Inherited deficiency of lecithin-cholesterol acyl transferase. A very rare (but characteristic) inherited cause of target cells

Clinical Image 1: :Norrmocytic target cells and a range of normal cells. This film is from a post-splenectomy patient – note the single cell with a blue inclusion (Howell Jolly body). Clinical condition: hyposplenismNorrmocytic target cells and a range of normal cells. This film is from a post-splenectomy patient – note the single cell with a blue inclusion (Howell Jolly body). Clinical condition: hyposplenism

Clinical Image 2: Normocytic/microcytic target cells. Note also the many irregularly contracted cells; the targe cells are similar in size to the nucleus of the small lymphocyte. There is only one well-formed target cell although many other cells can be regarded as being partial target forms on closer inspection. Clinical condition: haemoglobin C.

Clinical Image 3: Hypochromic and microctic target cells. Here the context is of marked hypochromia – often difficult to assess with target cells but in this case very marked. There are also nucleated red cells and features of fragility and previous splenectomy. Clinical condition thalassaemia intermedia.


The most accepted mechanism for this morphological form is an “excess of membrane compared to haemoglobin content” (the opposite of the spherocyte) – in this case the “thin” cell adopts the shape of “hat with a brim” when relaxed in the capillary circulation, when this dries onto a glass slides the typical “target appearance” is formed.
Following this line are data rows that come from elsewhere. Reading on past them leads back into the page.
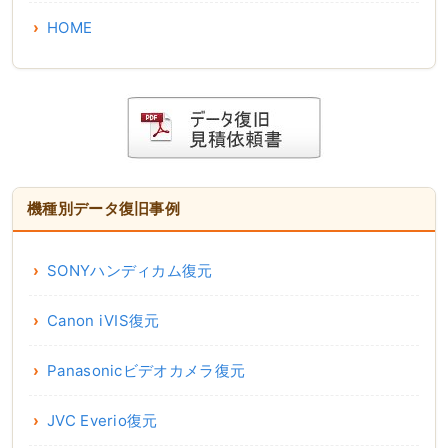
HOME
機種別データ復旧事例
SONYハンディカム復元
Canon iVIS復元
Panasonicビデオカメラ復元
JVC Everio復元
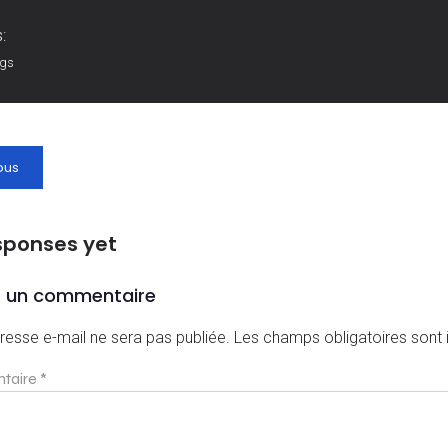
:
ags
ous
sponses yet
r un commentaire
resse e-mail ne sera pas publiée.
Les champs obligatoires sont
taire
*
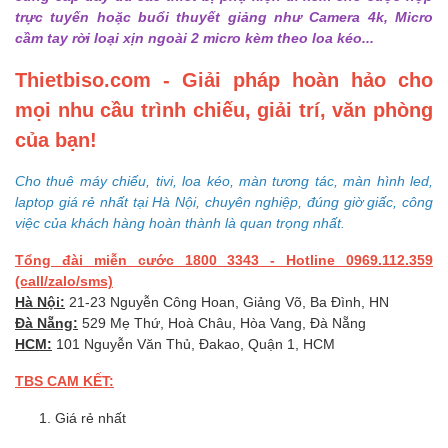
trực tuyến hoặc buổi thuyết giảng như Camera 4k, Micro
cầm tay rời loại xịn ngoài 2 micro kèm theo loa kéo...
Thietbiso.com - Giải pháp hoàn hảo cho
mọi nhu cầu trình chiếu, giải trí, văn phòng
của bạn!
Cho thuê máy chiếu, tivi, loa kéo, màn tương tác, màn hình led,
laptop giá rẻ nhất tại Hà Nội, chuyên nghiệp, đúng giờ giấc, công
việc của khách hàng hoàn thành là quan trọng nhất.
Tổng đài miễn cước 1800 3343 - Hotline 0969.112.359
(call/zalo/sms)
Hà Nội:
21-23 Nguyễn Công Hoan, Giảng Võ, Ba Đình, HN
Đà Nẵng:
529 Mẹ Thứ, Hoà Châu, Hòa Vang, Đà Nẵng
HCM:
101 Nguyễn Văn Thủ, Đakao, Quận 1, HCM
TBS CAM KẾT:
Giá rẻ nhất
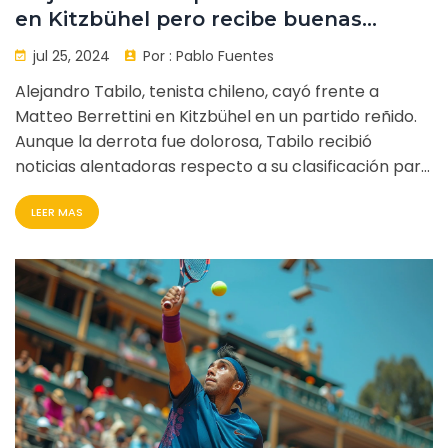
en Kitzbühel pero recibe buenas
noticias para París 2024
jul 25, 2024
Por :
Pablo Fuentes
Alejandro Tabilo, tenista chileno, cayó frente a
Matteo Berrettini en Kitzbühel en un partido reñido.
Aunque la derrota fue dolorosa, Tabilo recibió
noticias alentadoras respecto a su clasificación para
los Juegos Olímpicos de París 2024. Detalles del
LEER MAS
enfrentamiento y perspectivas futuras en el artículo.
The imbalance between haemoglobin content and membrane area may arise as a result of reduced haemoglobin content (particularly thalassaemia) or excess membrane resulting from disturbed plasma lipid (e.g. liver disease). Excess membrane may also arise in hyposplenism since the normal “red cell conditioning” in spleen fails to remove excess membrane as the erythrocyte matures. A different mechanism may underlie the formation of these cells in haemoglobinopathy (e.g. Haemoglobin C or D) where the altered solubility of the abnormal haemoglobin may play a significant role.